Cultural Capital

Cultural capital is perhaps the most intangible of the forms of capital. It primarily has to do with the mindsets, values and ethos that the family carries forward from generation to generation. In modern America, these traditions often only go back one, two or at most three generations. It is rare to find families that have stories that reach further back than that, though they do exist and are quite instructive.

One important piece of cultural capital has to do with the history of the family and the enrollment of each generation into that that history. When families do endure, one typically finds that the stories they tell contain within them deep expressions of family values.  These stories create a type of mentoring that ensures that these values will live on. Likewise, we find perspective and mindsets that create the cognitive understanding of the family and its place and role in the world.

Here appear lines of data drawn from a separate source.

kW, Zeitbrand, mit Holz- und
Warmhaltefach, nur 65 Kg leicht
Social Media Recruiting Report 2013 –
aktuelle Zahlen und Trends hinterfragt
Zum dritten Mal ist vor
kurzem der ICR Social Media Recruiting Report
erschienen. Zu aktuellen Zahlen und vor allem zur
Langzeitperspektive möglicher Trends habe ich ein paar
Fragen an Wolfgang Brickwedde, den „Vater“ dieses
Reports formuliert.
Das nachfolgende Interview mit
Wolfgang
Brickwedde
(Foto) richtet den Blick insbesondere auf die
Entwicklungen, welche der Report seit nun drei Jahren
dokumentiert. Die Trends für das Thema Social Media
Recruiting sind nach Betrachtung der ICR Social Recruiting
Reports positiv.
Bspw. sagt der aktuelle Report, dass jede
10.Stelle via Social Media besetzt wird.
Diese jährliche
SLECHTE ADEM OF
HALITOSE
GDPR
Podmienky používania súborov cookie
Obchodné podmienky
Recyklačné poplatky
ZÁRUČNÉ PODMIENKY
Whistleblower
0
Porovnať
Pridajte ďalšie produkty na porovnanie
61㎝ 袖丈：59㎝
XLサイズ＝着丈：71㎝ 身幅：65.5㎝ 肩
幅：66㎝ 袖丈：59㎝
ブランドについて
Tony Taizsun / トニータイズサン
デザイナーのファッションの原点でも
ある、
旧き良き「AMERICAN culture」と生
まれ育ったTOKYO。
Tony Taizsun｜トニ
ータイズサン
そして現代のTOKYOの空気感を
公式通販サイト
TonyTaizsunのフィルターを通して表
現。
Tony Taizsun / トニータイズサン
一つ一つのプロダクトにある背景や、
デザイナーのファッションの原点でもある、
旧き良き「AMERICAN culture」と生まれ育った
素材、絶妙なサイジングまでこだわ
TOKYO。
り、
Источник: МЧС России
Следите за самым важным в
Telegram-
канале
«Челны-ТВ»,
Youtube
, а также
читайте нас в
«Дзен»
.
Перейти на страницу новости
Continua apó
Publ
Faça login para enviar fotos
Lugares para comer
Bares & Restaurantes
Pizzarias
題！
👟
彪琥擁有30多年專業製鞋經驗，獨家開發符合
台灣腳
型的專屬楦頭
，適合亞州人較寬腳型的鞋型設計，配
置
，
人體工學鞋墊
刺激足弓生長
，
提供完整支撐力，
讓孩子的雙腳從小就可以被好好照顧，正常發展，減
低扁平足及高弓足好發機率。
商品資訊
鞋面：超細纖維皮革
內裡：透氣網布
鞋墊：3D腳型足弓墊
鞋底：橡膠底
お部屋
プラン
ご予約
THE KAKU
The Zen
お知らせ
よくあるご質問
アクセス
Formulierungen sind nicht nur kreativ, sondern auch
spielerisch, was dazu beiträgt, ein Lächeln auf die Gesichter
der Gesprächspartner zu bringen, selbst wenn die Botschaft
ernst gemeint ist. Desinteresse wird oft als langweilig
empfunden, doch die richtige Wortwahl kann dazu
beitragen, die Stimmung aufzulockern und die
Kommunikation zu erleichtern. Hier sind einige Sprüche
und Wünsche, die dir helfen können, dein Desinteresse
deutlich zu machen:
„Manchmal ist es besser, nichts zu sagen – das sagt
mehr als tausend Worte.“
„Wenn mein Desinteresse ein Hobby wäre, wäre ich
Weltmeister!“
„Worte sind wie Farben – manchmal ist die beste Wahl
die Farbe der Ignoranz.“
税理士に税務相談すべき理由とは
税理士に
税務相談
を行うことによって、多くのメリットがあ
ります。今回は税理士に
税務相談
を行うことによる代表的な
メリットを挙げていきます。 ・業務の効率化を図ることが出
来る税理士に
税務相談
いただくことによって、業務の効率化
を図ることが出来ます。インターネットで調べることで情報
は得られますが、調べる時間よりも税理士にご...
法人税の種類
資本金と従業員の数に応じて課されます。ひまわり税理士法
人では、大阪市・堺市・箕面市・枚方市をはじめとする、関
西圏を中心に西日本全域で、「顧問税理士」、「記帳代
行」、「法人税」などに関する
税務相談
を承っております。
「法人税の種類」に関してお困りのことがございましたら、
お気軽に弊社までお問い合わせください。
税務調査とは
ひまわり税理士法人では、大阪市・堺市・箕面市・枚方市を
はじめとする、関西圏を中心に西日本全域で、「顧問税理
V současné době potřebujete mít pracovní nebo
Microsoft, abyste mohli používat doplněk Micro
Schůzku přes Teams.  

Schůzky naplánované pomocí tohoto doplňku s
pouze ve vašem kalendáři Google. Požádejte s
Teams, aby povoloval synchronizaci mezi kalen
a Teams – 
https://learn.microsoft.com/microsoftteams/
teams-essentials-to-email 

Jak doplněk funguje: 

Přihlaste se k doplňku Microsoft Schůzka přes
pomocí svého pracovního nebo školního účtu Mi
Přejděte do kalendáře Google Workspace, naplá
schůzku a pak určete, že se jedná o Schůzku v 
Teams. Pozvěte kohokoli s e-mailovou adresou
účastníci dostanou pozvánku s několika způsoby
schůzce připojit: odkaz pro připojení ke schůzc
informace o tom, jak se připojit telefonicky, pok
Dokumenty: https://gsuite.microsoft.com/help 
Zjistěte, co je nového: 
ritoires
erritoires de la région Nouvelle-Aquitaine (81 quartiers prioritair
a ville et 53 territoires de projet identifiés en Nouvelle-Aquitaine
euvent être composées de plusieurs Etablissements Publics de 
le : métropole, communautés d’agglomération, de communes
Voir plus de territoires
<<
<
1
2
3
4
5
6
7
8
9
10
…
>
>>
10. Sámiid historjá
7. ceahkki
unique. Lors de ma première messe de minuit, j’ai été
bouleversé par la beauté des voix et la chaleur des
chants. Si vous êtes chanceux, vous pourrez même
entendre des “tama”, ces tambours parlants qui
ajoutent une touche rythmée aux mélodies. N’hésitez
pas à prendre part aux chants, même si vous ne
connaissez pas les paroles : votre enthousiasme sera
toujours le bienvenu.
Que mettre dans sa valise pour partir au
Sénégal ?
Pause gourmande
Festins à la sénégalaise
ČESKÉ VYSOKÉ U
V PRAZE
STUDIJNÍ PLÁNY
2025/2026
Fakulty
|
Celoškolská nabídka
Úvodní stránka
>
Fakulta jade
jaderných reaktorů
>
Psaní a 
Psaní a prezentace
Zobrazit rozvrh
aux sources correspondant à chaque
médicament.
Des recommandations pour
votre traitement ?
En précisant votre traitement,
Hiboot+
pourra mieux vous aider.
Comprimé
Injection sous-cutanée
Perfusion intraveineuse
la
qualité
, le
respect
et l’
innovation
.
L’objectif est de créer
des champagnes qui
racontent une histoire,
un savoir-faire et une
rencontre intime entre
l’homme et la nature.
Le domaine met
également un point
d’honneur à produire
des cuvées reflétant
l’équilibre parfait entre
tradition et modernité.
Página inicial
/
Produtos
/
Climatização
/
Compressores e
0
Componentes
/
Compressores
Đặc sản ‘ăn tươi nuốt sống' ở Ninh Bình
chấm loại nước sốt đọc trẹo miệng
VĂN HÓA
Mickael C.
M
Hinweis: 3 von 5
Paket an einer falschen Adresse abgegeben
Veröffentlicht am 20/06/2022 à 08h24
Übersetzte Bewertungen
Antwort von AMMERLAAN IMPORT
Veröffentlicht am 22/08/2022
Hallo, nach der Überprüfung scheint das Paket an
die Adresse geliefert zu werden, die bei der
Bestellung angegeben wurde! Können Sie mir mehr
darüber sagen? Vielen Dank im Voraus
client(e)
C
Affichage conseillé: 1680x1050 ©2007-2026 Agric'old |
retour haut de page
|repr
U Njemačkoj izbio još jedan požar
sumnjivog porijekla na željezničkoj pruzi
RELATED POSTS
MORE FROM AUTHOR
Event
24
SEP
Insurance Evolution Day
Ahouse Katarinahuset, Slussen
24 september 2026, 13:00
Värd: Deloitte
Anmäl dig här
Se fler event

The creation of these mindsets, and their evolution over time, do much to shape the success of the individuals in the family and the destiny of the family as a whole.

We find, however, that cultural capital extends well beyond values and history.  Each family develops its own patterns engagement with one another, but in successful families these patterns serve to both liberate the individuals within the family to achieve their fullest potential and do much to create an interlocking set of accountabilities that tie individual back into the family.  This dance between autonomy and belonging becomes critical in the success of families across generations.  There are other patterns that are emergent and self-organizing with the culture of families, and these also operate in recognizable patterns.  Often there are paradoxical structures in play between power and love, rules and spontaneity, action and learning, and so on.   The shape of the family culture is found in the family negotiates these paradoxes.

Questions:

  1. How would you describe the family culture in your most successful intergenerational family clients?
  2. How does the work that you do take family culture into account?